Hoje teve o pressentimento que devia
esperar até mais tarde, e por isso comprou uma sanduíche para o jantar.
O
tempo passa sempre devagar quando se espera, em especial se não se sabe o que se
espera. No entanto, ele tinha quase a certeza que hoje voltava a ver o seu amor.
E tudo recomeçaria.
Do altifalante ouviu-se o avisar que um voo vindo de
Frankfurt acabava de aterrar.
“Tudo o que pela Europa passa, passa por lá,
por Zurique, Londres ou Paris” e era nesses voos em que o Lauri depositava a sua
maior esperança.
Sem saber porquê as palmas das suas mãos começaram a ficar
suadas e o seu olhar outrora cansado mais atento.
Pareceu uma eternidade até
começarem a sair passageiros.
Gritos de alegria invadiram o átrio quando
famílias se reencontraram, os sorrisos dos amigos que se cumprimentavam
contagiaram todo o redor; uma inexplicável plenitude apoderou-se dos presentes.
Então viu-o.
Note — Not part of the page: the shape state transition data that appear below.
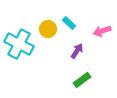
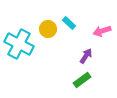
purple arrow: moved 9 px right, 5 px down
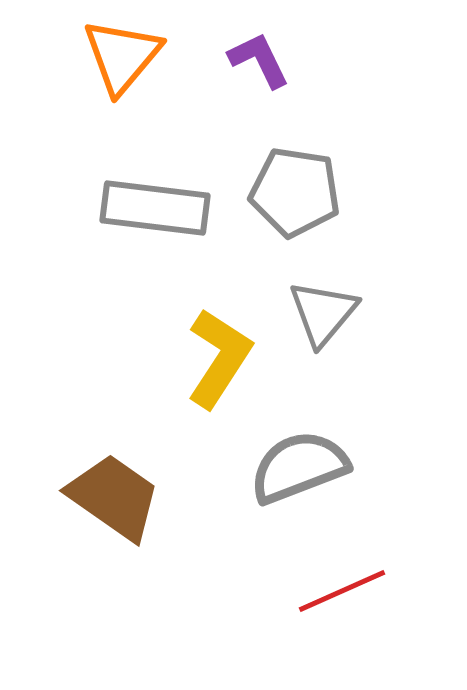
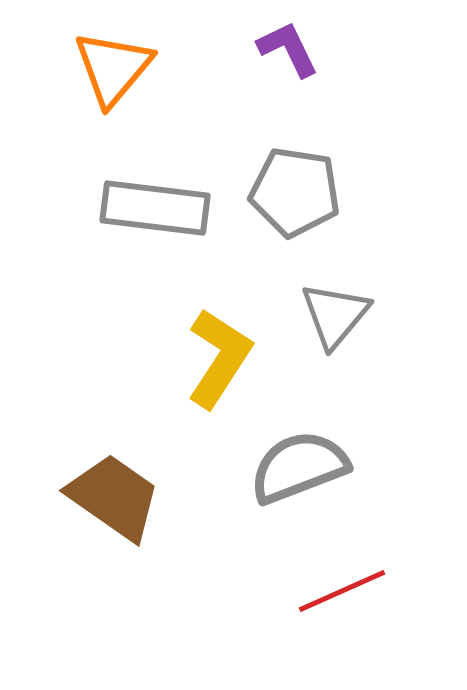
orange triangle: moved 9 px left, 12 px down
purple L-shape: moved 29 px right, 11 px up
gray triangle: moved 12 px right, 2 px down
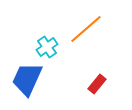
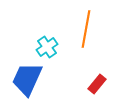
orange line: rotated 39 degrees counterclockwise
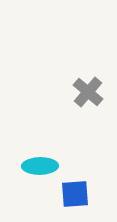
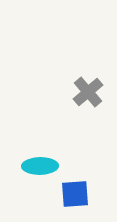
gray cross: rotated 8 degrees clockwise
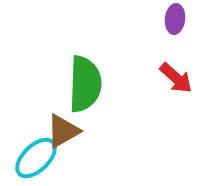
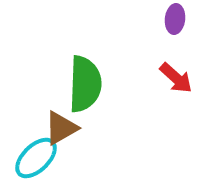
brown triangle: moved 2 px left, 3 px up
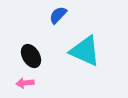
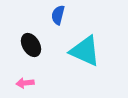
blue semicircle: rotated 30 degrees counterclockwise
black ellipse: moved 11 px up
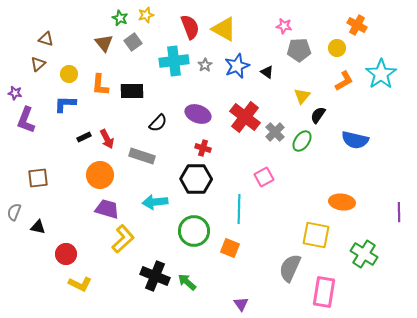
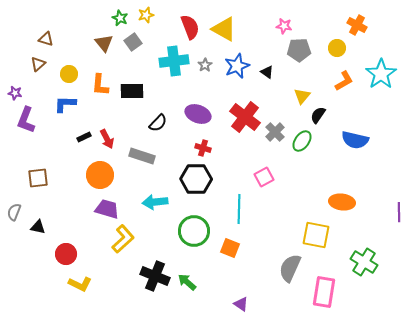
green cross at (364, 254): moved 8 px down
purple triangle at (241, 304): rotated 21 degrees counterclockwise
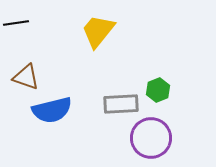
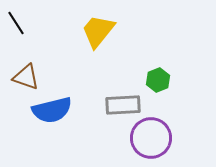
black line: rotated 65 degrees clockwise
green hexagon: moved 10 px up
gray rectangle: moved 2 px right, 1 px down
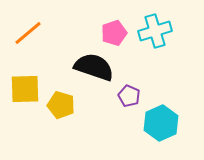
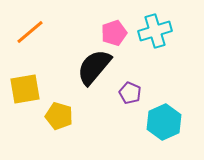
orange line: moved 2 px right, 1 px up
black semicircle: rotated 69 degrees counterclockwise
yellow square: rotated 8 degrees counterclockwise
purple pentagon: moved 1 px right, 3 px up
yellow pentagon: moved 2 px left, 11 px down
cyan hexagon: moved 3 px right, 1 px up
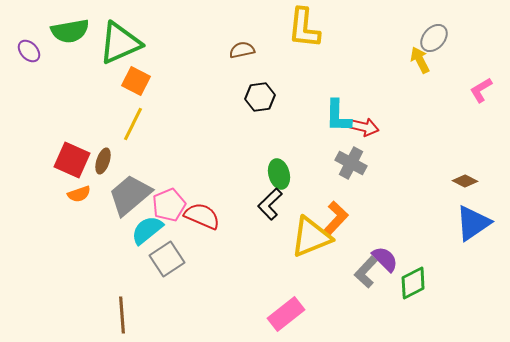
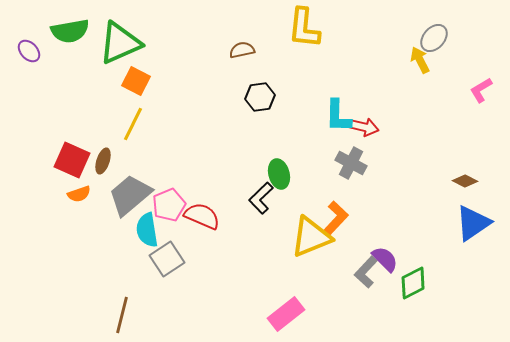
black L-shape: moved 9 px left, 6 px up
cyan semicircle: rotated 60 degrees counterclockwise
brown line: rotated 18 degrees clockwise
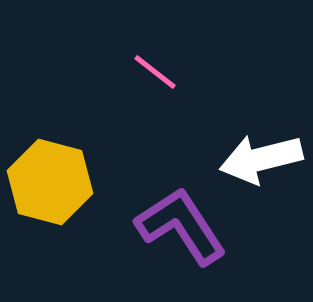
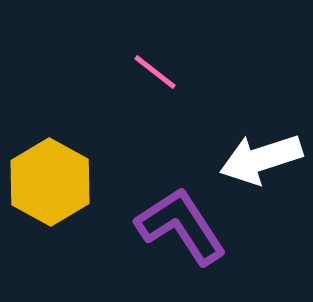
white arrow: rotated 4 degrees counterclockwise
yellow hexagon: rotated 14 degrees clockwise
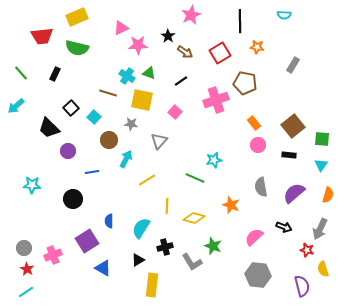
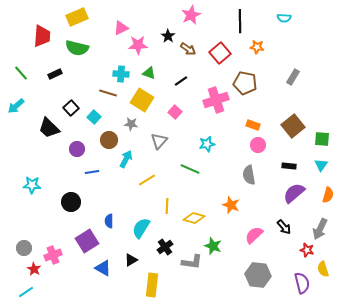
cyan semicircle at (284, 15): moved 3 px down
red trapezoid at (42, 36): rotated 80 degrees counterclockwise
brown arrow at (185, 52): moved 3 px right, 3 px up
red square at (220, 53): rotated 10 degrees counterclockwise
gray rectangle at (293, 65): moved 12 px down
black rectangle at (55, 74): rotated 40 degrees clockwise
cyan cross at (127, 76): moved 6 px left, 2 px up; rotated 28 degrees counterclockwise
yellow square at (142, 100): rotated 20 degrees clockwise
orange rectangle at (254, 123): moved 1 px left, 2 px down; rotated 32 degrees counterclockwise
purple circle at (68, 151): moved 9 px right, 2 px up
black rectangle at (289, 155): moved 11 px down
cyan star at (214, 160): moved 7 px left, 16 px up
green line at (195, 178): moved 5 px left, 9 px up
gray semicircle at (261, 187): moved 12 px left, 12 px up
black circle at (73, 199): moved 2 px left, 3 px down
black arrow at (284, 227): rotated 28 degrees clockwise
pink semicircle at (254, 237): moved 2 px up
black cross at (165, 247): rotated 21 degrees counterclockwise
black triangle at (138, 260): moved 7 px left
gray L-shape at (192, 262): rotated 50 degrees counterclockwise
red star at (27, 269): moved 7 px right
purple semicircle at (302, 286): moved 3 px up
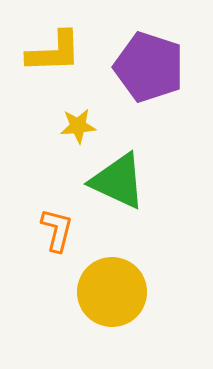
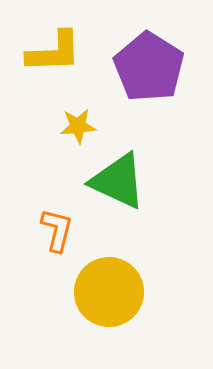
purple pentagon: rotated 14 degrees clockwise
yellow circle: moved 3 px left
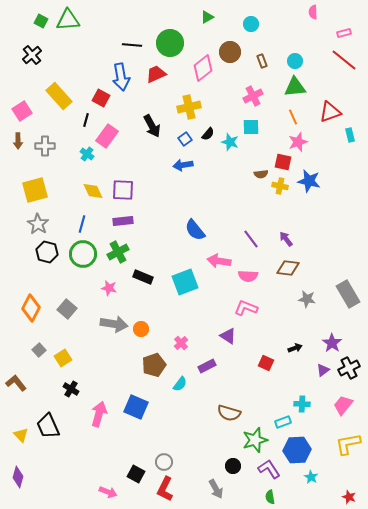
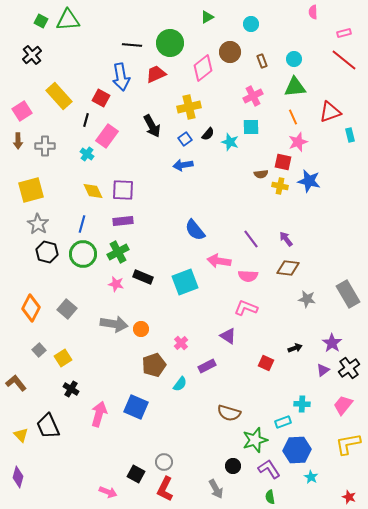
cyan circle at (295, 61): moved 1 px left, 2 px up
yellow square at (35, 190): moved 4 px left
pink star at (109, 288): moved 7 px right, 4 px up
black cross at (349, 368): rotated 10 degrees counterclockwise
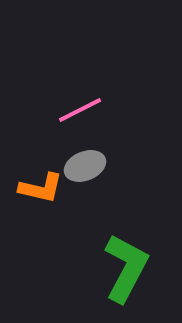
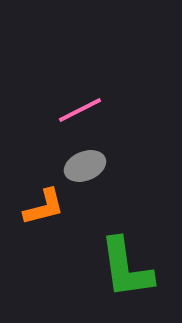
orange L-shape: moved 3 px right, 19 px down; rotated 27 degrees counterclockwise
green L-shape: rotated 144 degrees clockwise
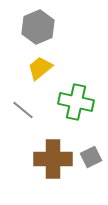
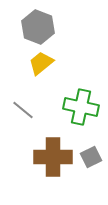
gray hexagon: rotated 16 degrees counterclockwise
yellow trapezoid: moved 1 px right, 5 px up
green cross: moved 5 px right, 5 px down
brown cross: moved 2 px up
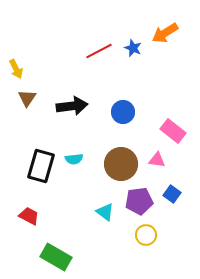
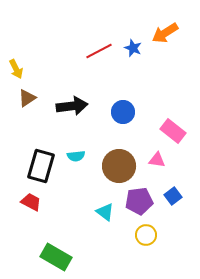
brown triangle: rotated 24 degrees clockwise
cyan semicircle: moved 2 px right, 3 px up
brown circle: moved 2 px left, 2 px down
blue square: moved 1 px right, 2 px down; rotated 18 degrees clockwise
red trapezoid: moved 2 px right, 14 px up
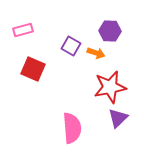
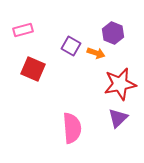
purple hexagon: moved 3 px right, 2 px down; rotated 20 degrees clockwise
red star: moved 10 px right, 3 px up
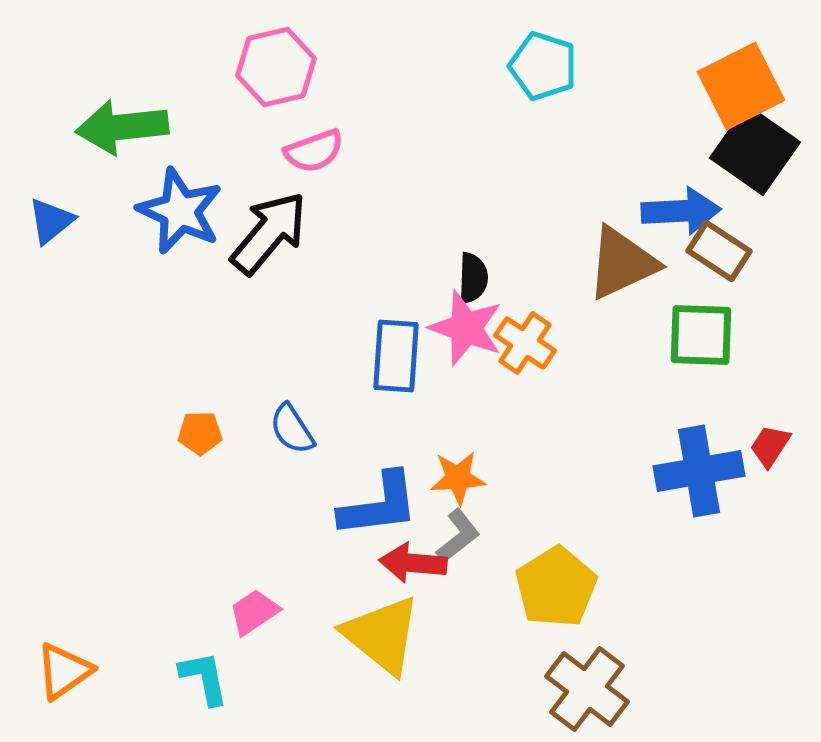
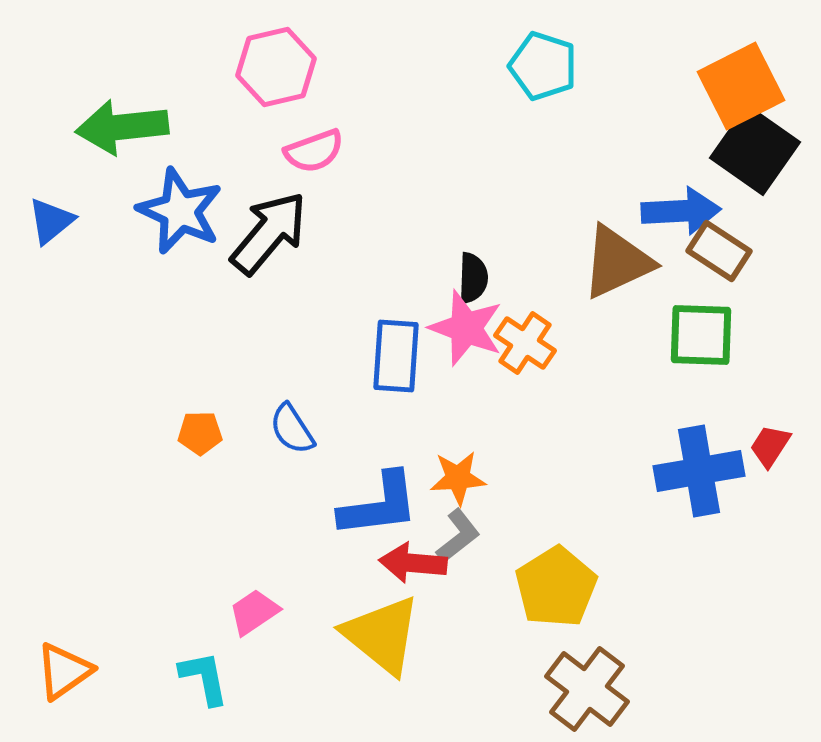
brown triangle: moved 5 px left, 1 px up
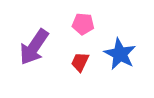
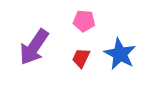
pink pentagon: moved 1 px right, 3 px up
red trapezoid: moved 1 px right, 4 px up
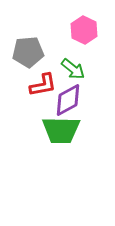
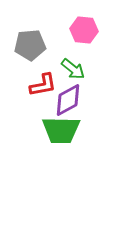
pink hexagon: rotated 20 degrees counterclockwise
gray pentagon: moved 2 px right, 7 px up
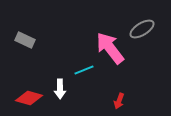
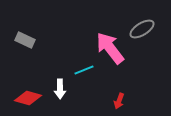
red diamond: moved 1 px left
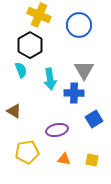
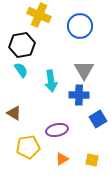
blue circle: moved 1 px right, 1 px down
black hexagon: moved 8 px left; rotated 20 degrees clockwise
cyan semicircle: rotated 14 degrees counterclockwise
cyan arrow: moved 1 px right, 2 px down
blue cross: moved 5 px right, 2 px down
brown triangle: moved 2 px down
blue square: moved 4 px right
yellow pentagon: moved 1 px right, 5 px up
orange triangle: moved 2 px left; rotated 40 degrees counterclockwise
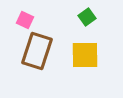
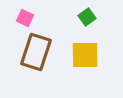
pink square: moved 2 px up
brown rectangle: moved 1 px left, 1 px down
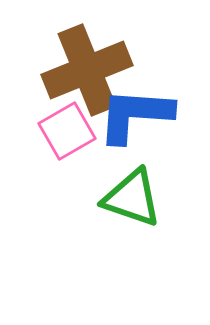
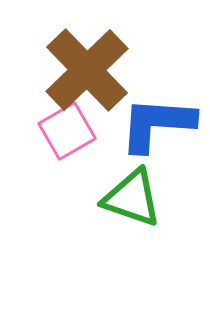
brown cross: rotated 22 degrees counterclockwise
blue L-shape: moved 22 px right, 9 px down
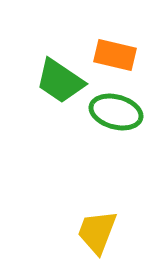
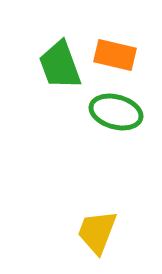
green trapezoid: moved 16 px up; rotated 36 degrees clockwise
E teve a certeza que ele o viu também. Trocaram um olhar
intenso que significou o Mundo e a Vida.
O Aki foi-se aproximando, do outro
lado da fita de segurança, nunca desligando os seus olhos dos olhos dele.
Quando enfim se encontraram frente a frente, o recém chegado murmurou:
-Desculpa…
Mas o Lauri nem o ouviu. Abriu os braços num abraço e os
lábios num sorriso. Apertou-o contra o coração e apenas lhe sussurrou:
-Bem-vindo a casa, meu amor.




Para o meu amor. Espero que gostem tanto quanto eu, que adoro esta música e esta história.

Beijos

1 comentário:

Anónimo disse...

mandei 1 mail...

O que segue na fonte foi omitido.